Bogordaily.net – Bupati Bogor Rudy Susmanto mengecek perizinan sejumlah perumahan salah satunya Sajiva Residence di Desa Pabuaran dan sekitarnya, Kecamatan Sukamakmur, Kabupaten Bogor, Selasa, 3 Februari 2026.
Dalam kesempatan itu, Rudy menyampaikan bahwa, peninjauan ini dilakukan sebagai bentuk kehadiran negara di tengah kekhawatiran warga sekaligus langkah tegas Pemerintah Kabupaten Bogor dalam menjaga lingkungan dan tata ruang wilayah.
Ia menegaskan bahwa setiap kebijakan pembangunan di Kabupaten Bogor harus menempatkan keselamatan masyarakat dan kelestarian lingkungan sebagai prinsip utama.
“Hari ini kami melihat langsung kondisi di lapangan. Keselamatan masyarakat adalah yang paling utama. Pemerintah Kabupaten Bogor tidak akan membiarkan aktivitas pembangunan yang berpotensi membahayakan warga dan merusak lingkungan,” kata Rudy Susmanto.

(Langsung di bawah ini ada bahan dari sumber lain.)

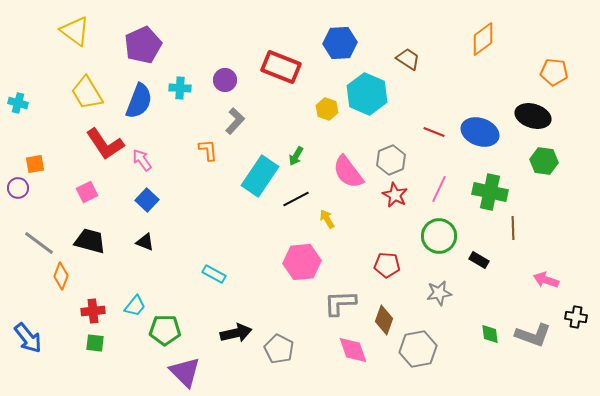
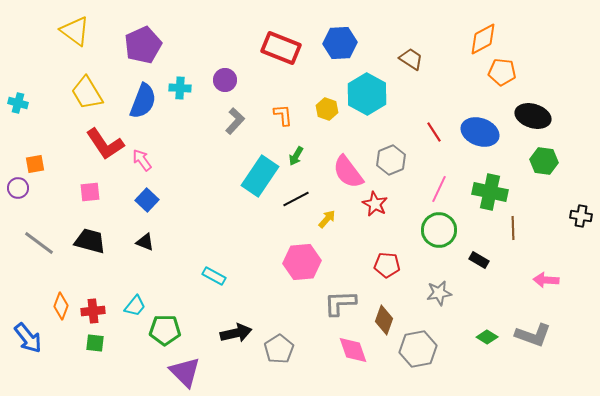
orange diamond at (483, 39): rotated 8 degrees clockwise
brown trapezoid at (408, 59): moved 3 px right
red rectangle at (281, 67): moved 19 px up
orange pentagon at (554, 72): moved 52 px left
cyan hexagon at (367, 94): rotated 6 degrees clockwise
blue semicircle at (139, 101): moved 4 px right
red line at (434, 132): rotated 35 degrees clockwise
orange L-shape at (208, 150): moved 75 px right, 35 px up
pink square at (87, 192): moved 3 px right; rotated 20 degrees clockwise
red star at (395, 195): moved 20 px left, 9 px down
yellow arrow at (327, 219): rotated 72 degrees clockwise
green circle at (439, 236): moved 6 px up
cyan rectangle at (214, 274): moved 2 px down
orange diamond at (61, 276): moved 30 px down
pink arrow at (546, 280): rotated 15 degrees counterclockwise
black cross at (576, 317): moved 5 px right, 101 px up
green diamond at (490, 334): moved 3 px left, 3 px down; rotated 50 degrees counterclockwise
gray pentagon at (279, 349): rotated 12 degrees clockwise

Selain meninjau lokasi terdampak pergeseran tanah, Bupati Bogor juga menyoroti maraknya aktivitas penjualan tanah kapling oleh sejumlah pihak tanpa disertai perencanaan pembangunan perumahan yang sesuai ketentuan.
Fenomena ini, menurutnya, cukup banyak ditemukan di wilayah Bogor Timur serta beberapa titik di Bogor Selatan dan Bogor Barat.
Ia menjelaskan bahwa, Pemerintah Kabupaten Bogor menerbitkan perizinan pembangunan perumahan dengan prinsip kehati-hatian, khususnya dalam aspek tata ruang dan lingkungan.
Kemudian, Pemerintah Kabupaten Bogor sejalan dengan kebijakan Pemerintah Provinsi Jawa Barat terkait penghentian sementara proses perizinan pembangunan perumahan.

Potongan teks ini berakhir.